I'm really hoping that he will go quietly to bed and pass out now, but I've never been that lucky. As we get into the house he starts to take off his denim jacket, and he's got his arms trussed up over his head as he tries to wriggle out of it. Finally, after a great struggle he manages to get himself free of the jacket which is now inside out and strewn across the room. We head up the stairs and get in bed.

He tells me that he loves me. I know that you can't have a discussion with someone this drunk and it's not worth it to share any feelings with him when he's like this, so I just say "mmm hmm". This is not the answer he's looking for.

"I love you so much that I am going to punch holes in all the walls."

"You really don't have to do that for me, but thanks for the sentiment, Spark."

"You don't love me. I will. I will punch holes in all the walls just to show you how much I love you."

"You're trashed. Lay down and go to sleep."

"You don't love me." He storms off to the bathroom and it sounds like he went just in time. I am not going to be the one who has to scrub all the little gold flakes off of the toilet bowl in the morning.

He comes back into the bedroom, pretty much empty and with his teeth brushed. Actually, he crawls back into the room and climbs in bed. He smells like mint and cinnamon and he's just a mess.

"You don't love me. I'm just a drunk."

"Just go to sleep. You can worry about being a drunk in the morning."

"You know the difference between an alcoholic and a drunk? Alcoholics go to meetings. I'm a drunk."

"You must be so proud. Just go to sleep."

"I think I'm dying."

"You're not dying, you're just drunk."

" You should know my doctor's name is De..... De.... De Medici, or De something. He's at Jefferson. I only want to go to Jeff."

"I promise I will only take you to Jeff."

"I'm dying and you don't care." (As I share more with you about Sparky, you'll get to realize that he is a total hypochondriac.)

Then, he grabs the phone and picks up the receiver. I jump across the bed and push my finger down on the plunger so he can't drunk dial. He starts pressing the buttons.

" 9.....1.....1..... Help me! Help me! My call won't go through!"

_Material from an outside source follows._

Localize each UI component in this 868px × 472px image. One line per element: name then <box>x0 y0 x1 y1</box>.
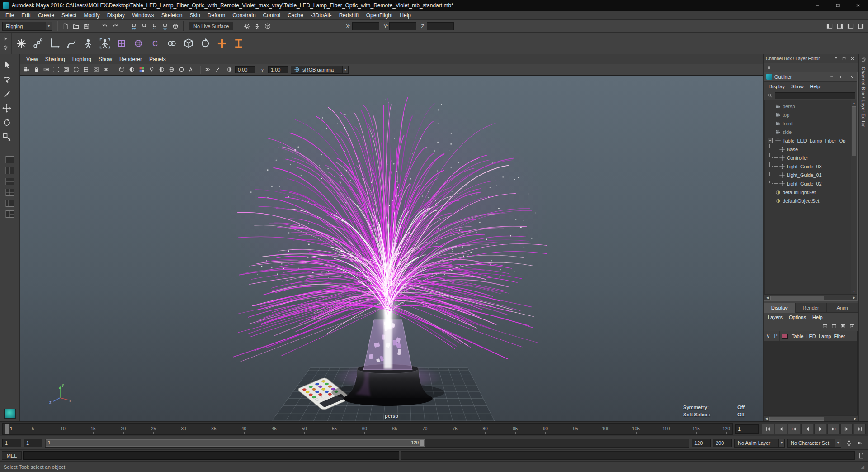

In the morning, I was exhausted, but Sparky was out of bed before 8:00 and headed off to play tennis with a friend.

(Wondering about the Pop Up Pirate pic? Well, the pirate in that game looks just like the little cartoon character that I drew of Sparky as a pirate. Actually, I even carved my "pirate Sparky" into a pumpkin for him one year)


sassymonkey said...

Don't you just *hate* it when they can get up right as rain the next morning after keeping you awake all night?

I'm with ya on the circus thing. On top of the animals there are CLOWNS! *shudder*

JoanneMarie Faust said...

It's just not fair. I was sober and felt more hungover than he did.

Ewww! Clowns. Yup, they are creepy.

sassymonkey said...

I once got onto a subway car at rush hour and as soon as the doors closed realized there was a clown in my car. With a trunk no less.

I switched cars at the next station.